I’m reading this new book by Lee Siegel.
It seems like a lot of twaddle.
Here’s the incident that led to his book:
In September 2006, Siegel was temporarily suspended from The New Republic, after an internal investigation determined he was participating in misleading comments in the magazine’s "Talkback" section, in response to anonymous attackers on his blog at The New Republic’s website.[7] The comments were made through the device of a "sock puppet" dubbed "sprezzatura", who, as one reader noted, was a consistently vigorous defender of Siegel, and who specifically denied being Siegel when challenged by an anonymous detractor in "Talkback." In response to readers who had criticized Siegel’s negative comments about TV talk show host Jon Stewart, ‘sprezzatura’ wrote, "Siegel is brave, brilliant, and wittier than Stewart will ever be. Take that, you bunch of immature, abusive sheep."[8] The New Republic posted an apology and shut down Siegel’s blog. In an interview with the New York Times Magazine, Siegel dismissed the incident as a "prank." He resumed writing for The New Republic in April 2007.[9] Siegel’s critique of Web culture, Against the Machine: Being Human in the Age of the Electronic Mob, was published in January 2008.
Here’s the foundational premise for Siegel’s book: "Things don’t have to be the way they are." His example? Ralph Nader’s 1965 book "Unsafe At Any Speed" unleashed a revolution of safer driving.
This is nonsense. There’s no correlation with a lower number of deaths per mile driven and Nader’s book. What we do know is that the increased regulations spurred by Nader’s book led to this:
The impact of the safety regulations that were spawned because of the book became the basis of a paper by economist Sam Peltzman. Peltzman’s conclusions that the regulations actually caused additional deaths became known as the Peltzman Effect. Peltzman argued that because regulation made cars safer, getting into an accident became less risky, providing a rationale for some drivers to drive more aggressively, leading to a higher incidence of accidents and thus an overall rise in risk of accident for all drivers (See Risk compensation).

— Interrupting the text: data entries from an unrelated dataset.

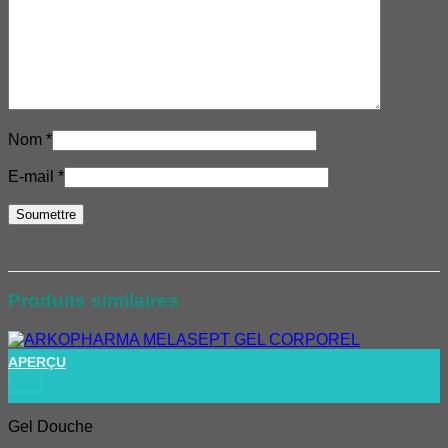
Nom
*
E-mail
*
Produits similaires
APERÇU
+
Gel Douche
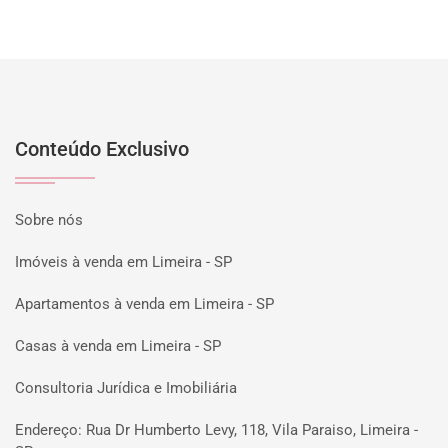
Conteúdo Exclusivo
Sobre nós
Imóveis à venda em Limeira - SP
Apartamentos à venda em Limeira - SP
Casas à venda em Limeira - SP
Consultoria Jurídica e Imobiliária
Endereço: Rua Dr Humberto Levy, 118, Vila Paraiso, Limeira -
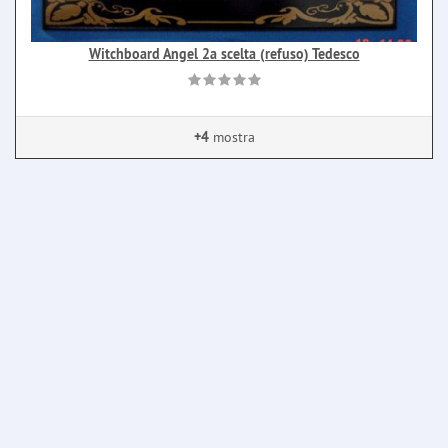
Witchboard Angel 2a scelta (refuso) Tedesco
+4
mostra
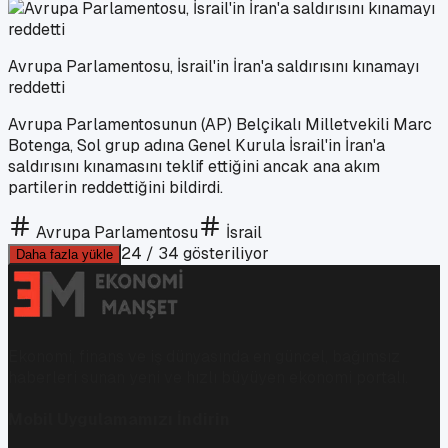
Avrupa Parlamentosu, İsrail'in İran'a saldırısını kınamayı
reddetti
Avrupa Parlamentosunun (AP) Belçikalı Milletvekili Marc
Botenga, Sol grup adına Genel Kurula İsrail'in İran'a
saldırısını kınamasını teklif ettiğini ancak ana akım
partilerin reddettiğini bildirdi.
Avrupa Parlamentosu
İsrail
24
/
34
gösteriliyor
Daha fazla yükle
Ekonomi, finans ve iş dünyasında en güncel, bağımsız
haberleri sunan yeni ve hızlı büyüyen ekonomi portalı.
Mobil Uygulamamızı İndirin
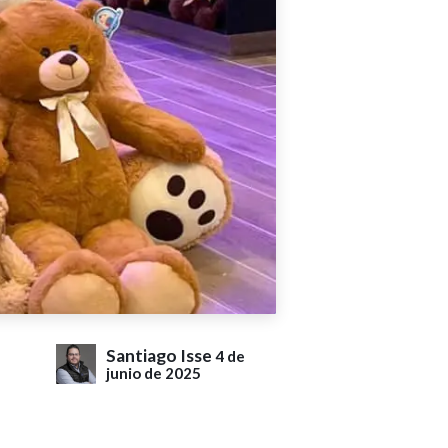
Santiago Isse
4 de
junio de 2025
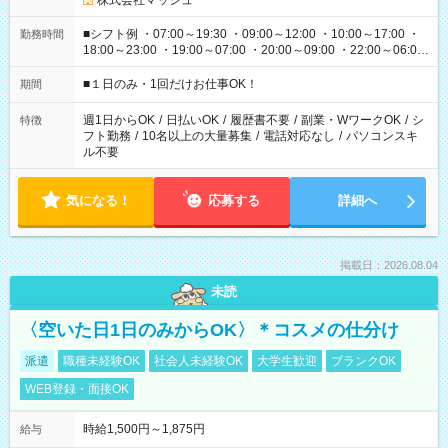
株式会社マッシュ
■シフト例 ・07:00～19:30 ・09:00～12:00 ・10:00～17:00 ・
勤務時間
18:00～23:00 ・19:00～07:00 ・20:00～09:00 ・22:00～06:00
etc ★最短で3時間で5,120円のお仕事から 15時間で2万円近く稼
げるお仕事も！ ご希望のお時間に合わせてご紹介！ ※シフトは
■１日のみ・1回だけお仕事OK！
期間
現場によって異なります。 ※勿論、休憩時間はあるのでご安心
ください！
週1日からOK
/
日払いOK
/
履歴書不要
/
副業・WワークOK
/
シ
特徴
フト勤務
/
10名以上の大量募集
/
電話対応なし
/
パソコンスキ
ル不要
気になる！
応募する
詳細へ
掲載日：2026.08.04
未読
〈空いた日1日のみからOK〉＊コスメの仕分け
派遣
職種未経験OK
社会人未経験OK
大学生歓迎
ブランクOK
WEB登録・面接OK
時給1,500円～1,875円
給与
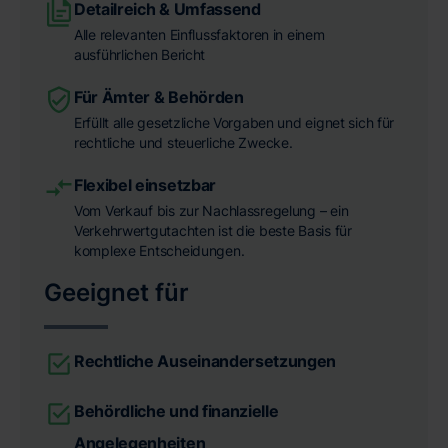
Detailreich & Umfassend
Alle relevanten Einflussfaktoren in einem
ausführlichen Bericht
Für Ämter & Behörden
Erfüllt alle gesetzliche Vorgaben und eignet sich für
rechtliche und steuerliche Zwecke.
Flexibel einsetzbar
Vom Verkauf bis zur Nachlassregelung – ein
Verkehrwertgutachten ist die beste Basis für
komplexe Entscheidungen.
Geeignet für
Rechtliche Auseinandersetzungen
Behördliche und finanzielle
Angelegenheiten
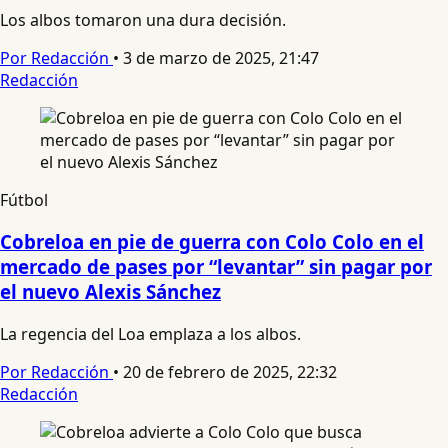
Los albos tomaron una dura decisión.
Por Redacción
•
3 de marzo de 2025, 21:47
Redacción
Fútbol
Cobreloa en pie de guerra con Colo Colo en el
mercado de pases por “levantar” sin pagar por
el nuevo Alexis Sánchez
La regencia del Loa emplaza a los albos.
Por Redacción
•
20 de febrero de 2025, 22:32
Redacción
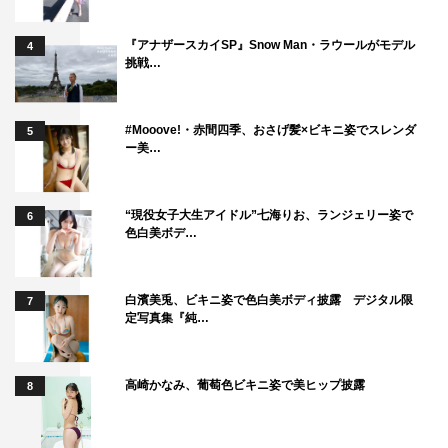
『アナザースカイSP』Snow Man・ラウールがモデル
4
挑戦…
#Mooove!・赤間四季、おさげ髪×ビキニ姿でスレンダ
5
ー美…
“現役女子大生アイドル”七海りお、ランジェリー姿で
6
色白美ボデ…
白濱美兎、ビキニ姿で色白美ボディ披露 デジタル限
7
定写真集『純…
高崎かなみ、葡萄色ビキニ姿で美ヒップ披露
8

Peltzman also argued that car safety was already improving, though at a slow rate, since the invention of the car. These improvements tended to be minor but had a huge impact in improving safety (such as a rearview mirror mounted on the outside of the car and automatically canceling turn signals).
Siegel’s biggest objection to the Web seems to be that it is full of porn. He’s appalled that "your immersion in this online world of forbidden images takes place on your home computer." Why is that any more appalling than that the lips that kiss your children goodbye in the morning are soon employed for less wholesome purposes on the Mexican gardener?
Siegel quotes Christopher Lasch’s definition of the narcissist as someone "whose sense of self depends on the validation of others whom he nevertheless degrades."
Sound like anyone you know?
I’ll give one example of Siegel’s shallow thought (from page 159).
Open Secret Number Two [about blogging]: The individual news blogger’s lack of an institution’s ethical framework encourages the mutation of rumor into fact. Examples run to the hundreds, even thousands. Here are a few of the most colorful or consequential: In February 2004, the blogger Matt Drudge falsely claimd that John Kerry had had an affair with an intern on Capitol Hill who then fled to Africa.
First, Matt Drudge did not claim this. He reported that journalists from the MSM were investigating this.
Second. How does Siegel know that the allegation of the affair is false? He does not. How could he possibly be able to declare so definitively that no such affair took place? He can’t, but because Kerry and the woman deny it, that to Siegel is conclusive proof that no such affair happened.
Siegel had months to compose and edit his book, yet he routinely tosses off such shoddy accusations.
His book is pretentious nonsense from beginning to end.